El Frasco – Der Glasbehälter

Eine zarte Liebesgeschichte aus Argentinien

Eine Filmkritik von Marie Anderson

Außer seinem Job, dem er mit routinierter Korrektheit nachgeht, scheint das Leben für den stillen, zurückgezogenen Busfahrer Perez (Darío Grandinetti) nicht viel herzugeben, der Tag für Tag seine Route durch das ländliche Argentinien abfährt. In den Dörfern und an den Raststätten ist Perez auf Grund seiner dezenten Art wohlgelitten, und der eine oder andere weibliche Fahrgast wirft auch schon mal ein Auge auf den adretten Mann in den mittleren Jahren, was diesen jedoch unberührt lässt. Perez selbst schwärmt offensichtlich insgeheim für die aparte Lehrerin Romina (Leticia Brédice), die in einer kleinen Schule an seiner Strecke unterrichtet, ein wenig außerhalb des Dorfes in einem Wohnwagen lebt und allein mit ihrem jüngeren Bruder Luis (Martín Piroynaski) näheren Umgang pflegt, der in einem kleinen Restaurant arbeitet.
Auf diese Weise führt die sanfte argentinische Komödie El Frasco – Der Glasbehälter von Alberto Lecchi mit langsamen, intensiven Bildern die schlichten Welten ihrer Protagonisten ein, die sich im Verlauf der Dramaturgie auf schicksalshafte Art miteinander verknüpfen werden. Flankiert von leiser Komik entfaltet sich hier die Liebesgeschichte zweier Kreaturen, die sich mit ihrer schwerlastigen Vergangenheit in eine ebenso schützende wie triste Einsamkeit begeben haben.

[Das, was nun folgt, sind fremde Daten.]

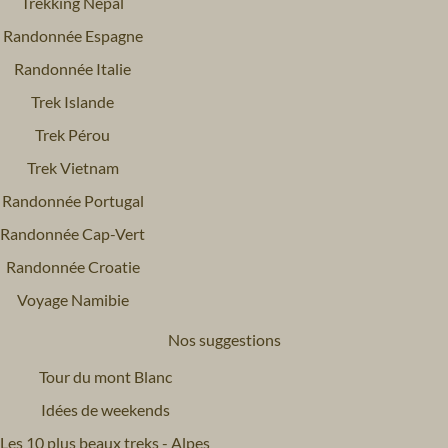
Trekking Népal
Randonnée Espagne
Randonnée Italie
Trek Islande
Trek Pérou
Trek Vietnam
Randonnée Portugal
Randonnée Cap-Vert
Randonnée Croatie
Voyage Namibie
Nos suggestions
Tour du mont Blanc
Idées de weekends
Les 10 plus beaux treks - Alpes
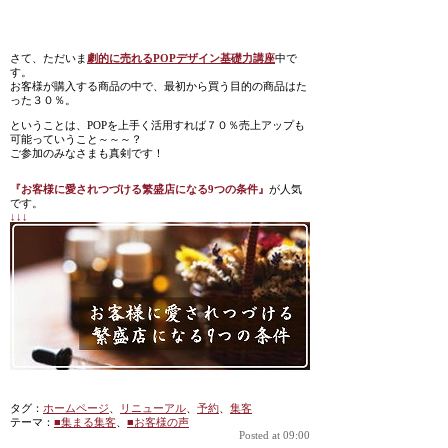
さて、ただいま
劇的に売れるPOPデザイン基礎力講座
中で
す。
お客様が購入する商品の中で、最初から買う目的の商品はた
った３０％。
ということは、POPを上手く活用すれば７０％売上アップも
可能っていうこと～～～？
ご参加のみなさまも真剣です！
『お客様に愛されつづける繁盛店になる9つの条件』
が人気
です。
↓↓↓
タグ：
ホームページ
、
リニューアル
、
予約
、
集客
テーマ：
■集まる集客
、
■お客様の声
Posted at 09:00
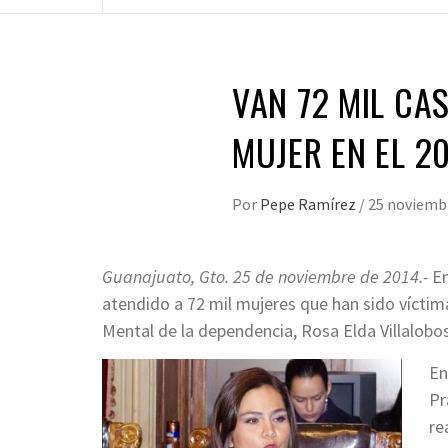
VAN 72 MIL CA
MUJER EN EL 2
Por
Pepe Ramírez
/
25 noviemb
Guanajuato, Gto. 25 de noviembre de 2014.-
En
atendido a 72 mil mujeres que han sido víctima
Mental de la dependencia, Rosa Elda Villalobo
En
Pr
re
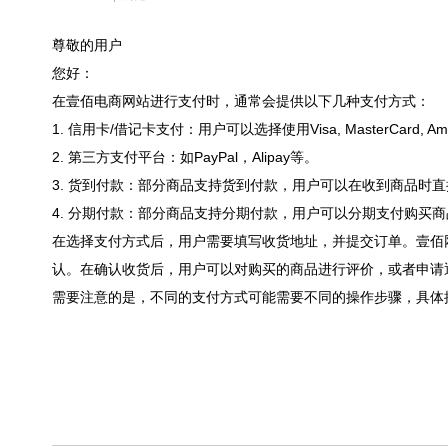
尊敬的用户
您好：
在壹佰电商网站进行支付时，通常会提供以下几种支付方式：
1. 信用卡/借记卡支付：用户可以选择使用Visa, MasterCard, 
2. 第三方支付平台：如PayPal，Alipay等。
3. 货到付款：部分商品支持货到付款，用户可以在收到商品时
4. 分期付款：部分商品支持分期付款，用户可以分期支付购买
在选择支付方式后，用户需要填写收货地址，并提交订单。壹佰
认。在确认收货后，用户可以对购买的商品进行评价，或者申请
需要注意的是，不同的支付方式可能需要不同的操作步骤，具体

Unerschütterlich bis zu dem Augenblick, in dem ein kleines Missgeschick mit bedeutsamen Folgen ihr genügsames Arrangement mit dem Dasein mit einem Male kräftig aus der Bahn schubst.

Eines Tages bittet Romina Perez um eine kleine Gefälligkeit: Für eine vom Schulamt angeordnete Untersuchung soll der Busfahrer ein kleines Päckchen der Lehrerin mit in die Stadt zum Labor nehmen. Ritterlich nimmt sich der Busfahrer dieser Aufgabe an, und er hütet die in einem Glasbehälter verschlossene Urinprobe der Lehrerin wie seinen Augapfel. Doch bei der Rast in einem Restaurant vergisst Perez das Päckchen dann unglücklicherweise auf dem Tisch, und als er umkehrt, ist das Lokal bereits geschlossen, und es sollen zwei Tage vergehen, bis es ihm gelingt, den ihm anvertrauten Glasbehälter zurückzuerhalten. Aufgeschreckt aus der versunkenen Betrachtung der farbigen Flüssigkeit ist es nun Perez selbst, der versehentlich das Glas zerbricht. Und weil er es nicht wagt, Romina dieses Missgeschick zu beichten, treibt er ein neues Behältnis auf und pinkelt kurzerhand selbst hinein, was bei der Analyse zu einem besorgniserregenden Ergebnis führt ...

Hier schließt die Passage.